Im Juni 2006 spielte Rufus Wainwright das berühmte Konzert von Judy Garland vom 23. April 1961 in der New Yorker Carnegie Hall nach. Am selben Ort, Note für Note, begleitet von einem 36köpfigen Orchester. Der gerade als Doppel-CD erschienene Mitschnitt “Rufus Does Judy At Carnegie Hall” ist gewissermaßen die Antithese, der Kontrapunkt zu Wainwrights letztem Studioalbum “Release The Stars”. “I´m so tired of America”, sang er dort über die bleierne Zeit in seinem Land. Die von Wainwright gecoverte Live-LP “Judy At Carnegie Hall” steht für ihn dagegen für das Amerika vor Vietnam, vor Watergate oder dem Irak-Krieg. Sie steht für ein Amerika voller Talent und Kreativität, Freiheit, Toleranz und Lebenslust. Wainwright Jr. erlebte diese Zeit selbst nicht mit. Es gibt aber ein Foto von seinen Eltern, Kate McGarrigle und Loudon Wainwright II, auf dem sie vom Rang der Carnegie Hall aus eben jenes legendäre Judy Garland-Konzert anschauen.
Als Rufus Wainwright aufwuchs, war die Garland-Ära (Cadillacs und glamouröse Jazzclubs, Golfschuhe und “Breakfast At Tiffany´s”) zwar schon vorbei, doch er liebte Garlands Interpretationen des amerikanischen Songbooks mehr als die Folkbewegung seiner Eltern. Stücke wie “Puttin´On The Ritz”, “Come Rain Or Come Shine”, “Stormy Weather” – die Titel der großen Tin Pan-Alley-Komponisten wie Gershwin und Harold Arlen, Richard Rodgers und Lorenz Hart oder Irving Berlin. Als er sich weigerte, Folksongs zu lernen, brachte sie ihm “Over The Rainbow” bei, erinnert sich Kate McGarrigle im Booklet der neuen CD an ihren damals fünf- oder sechsjährigen Sohn. | Wenn es eine Reinkarnation von Judy Garland gibt, dann ist sie Rufus Wainwright. Devot und manchmal augenzwinkernd zelebriert er sein Idol. Mit unbeirrbarer Tenorstimme koloriert der Opernfan das bekannte Material neu. Sein selbstbewusster, unbefangener Umgang damit: mal barock, mal jazzig, mal kokett, mal völlig berauscht zeigt, wie sich Wainwright durch die Höhen und Tiefen seiner Karriere hindurch an dem Material abgearbeitet-, wie sehr er es sich schon lange zu eigen gemacht hat.

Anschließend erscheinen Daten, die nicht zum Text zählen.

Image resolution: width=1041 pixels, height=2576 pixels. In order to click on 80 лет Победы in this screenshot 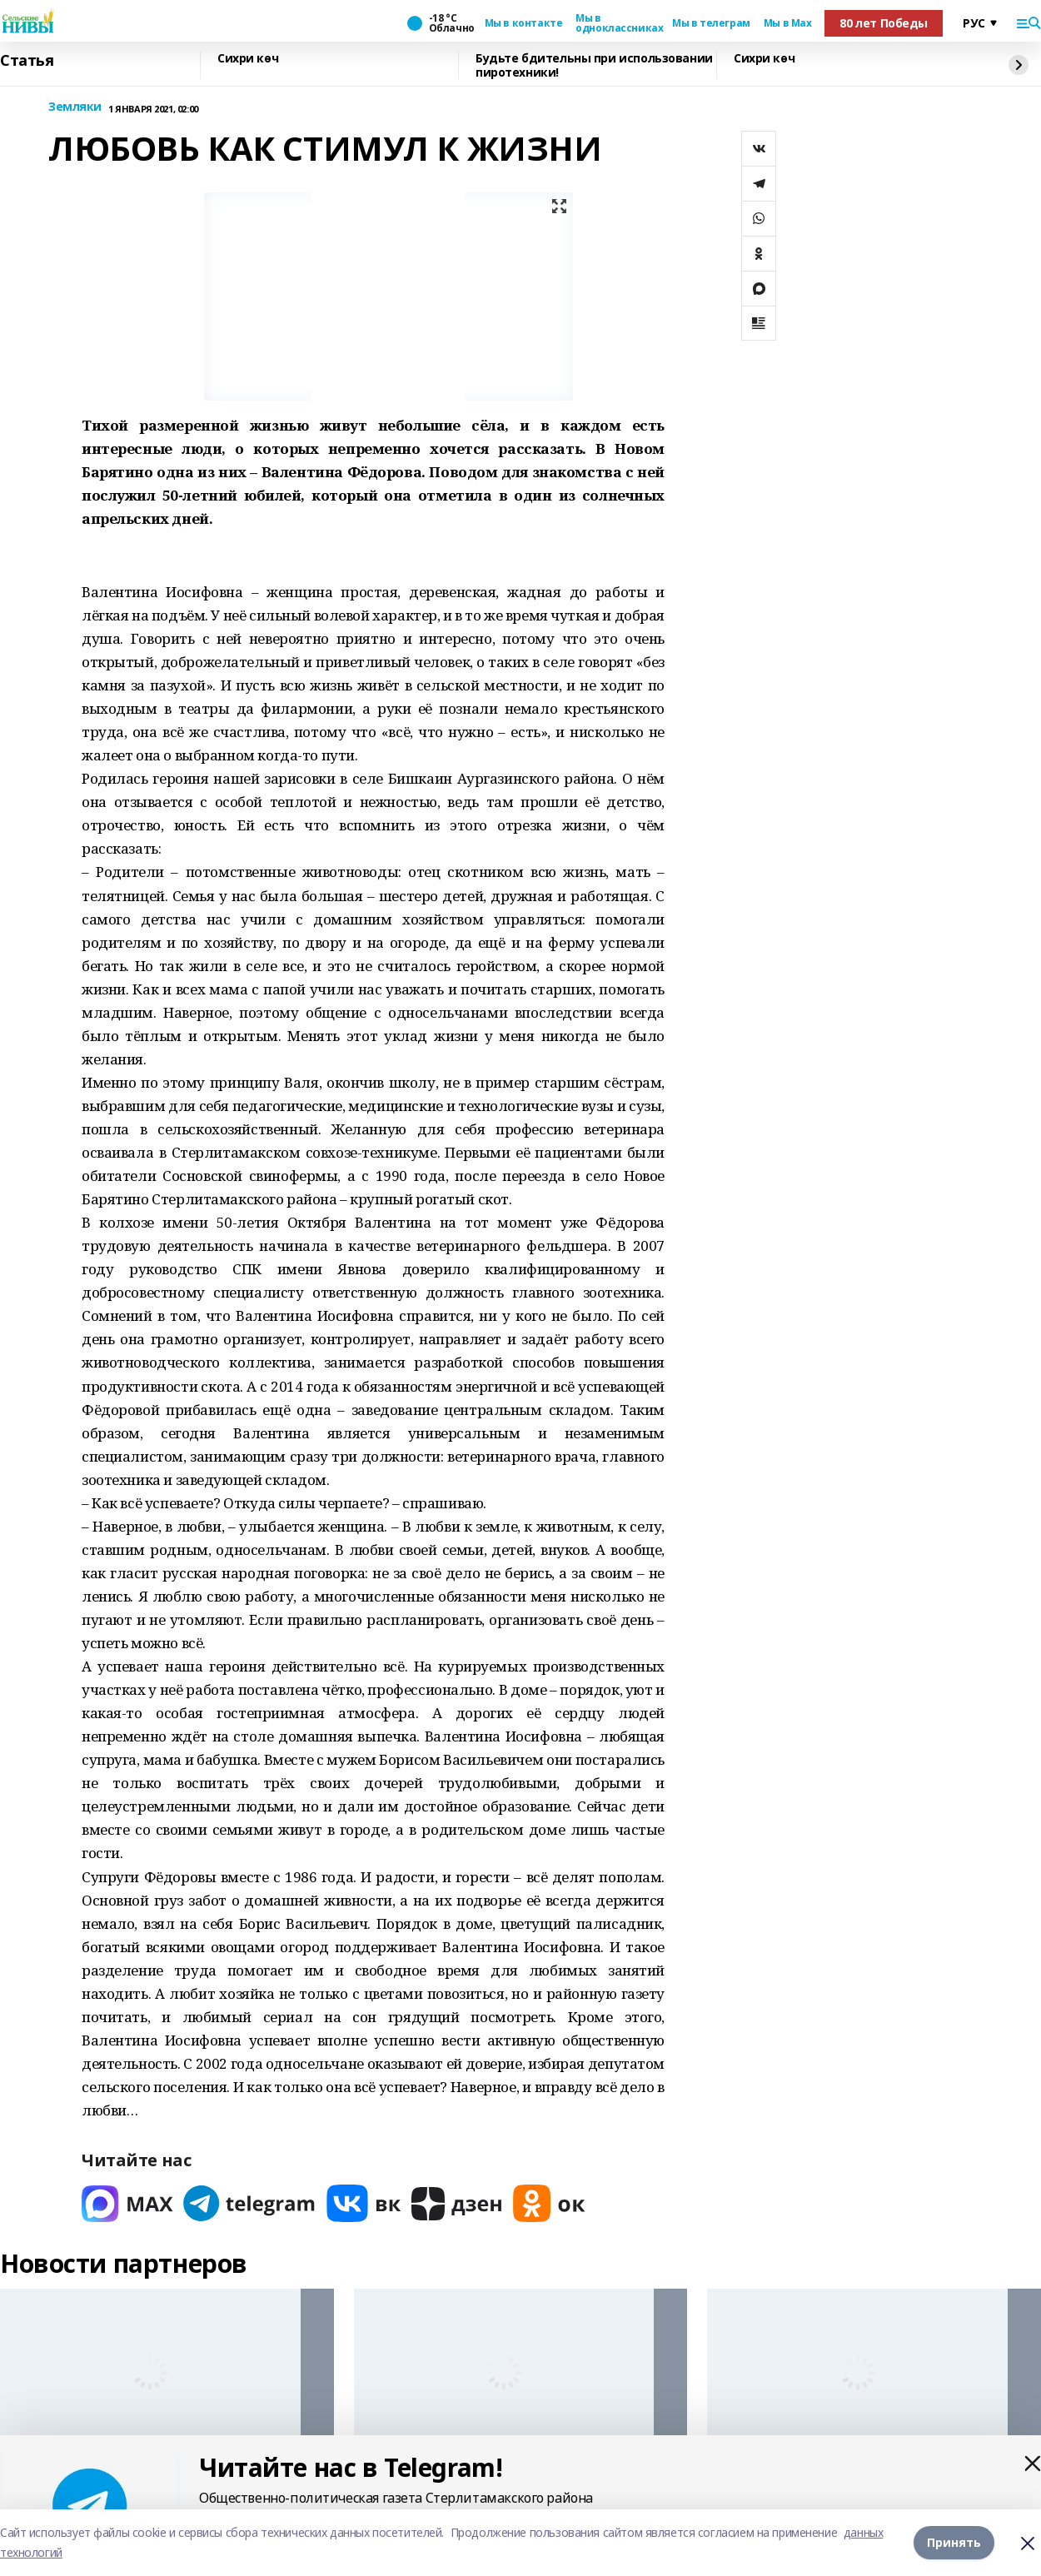, I will do `click(883, 23)`.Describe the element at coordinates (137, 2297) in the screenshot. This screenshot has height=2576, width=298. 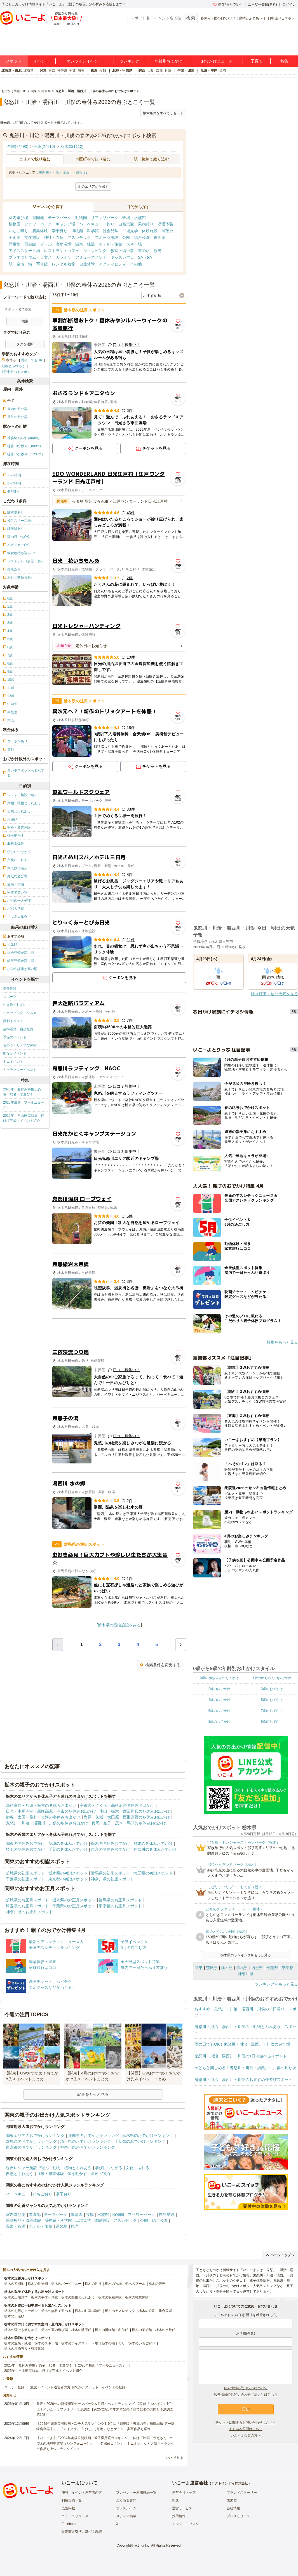
I see `栃木の職業体験` at that location.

Judy Garland ist – wenige wissen das heute – die Mutter aller Barbra Streisands, aller Chers und Madonnas: eine Göttin in der Gay-Community. In der Filmrolle ihres Lebens: Dorothy in “The Wizard of Oz” (1939), verkörpert Garland ein falsch verstandenes Mädchen aus einer Kleinstadt. Garlands Biographen beschreiben das Doppelleben der Diva zwischen Mädchencharme und Drogenexzess. In ihren Songs hört man den Kontrast zwischen Verletzlichkeit und Stärke, sie beschreiben große Einsamkeit und derilierende Liebe. Garlands Jahrhundertsong “Over The Rainbow” wurde zur Hymne, der Regenbogen zum Symbol für Homosexuelle, die sich in den 1950er Jahren mit der Losung “I´m a friend of Dorothy” untereinander zu erkennen gaben. Danach waren Garlands Konzerte der 60er schwul-lesbische Wallfahrtsorte. Mehr als genug Berührungspunkte mit Rufus Wainwright. Garland gewann damals einen Grammy für ihr Konzert.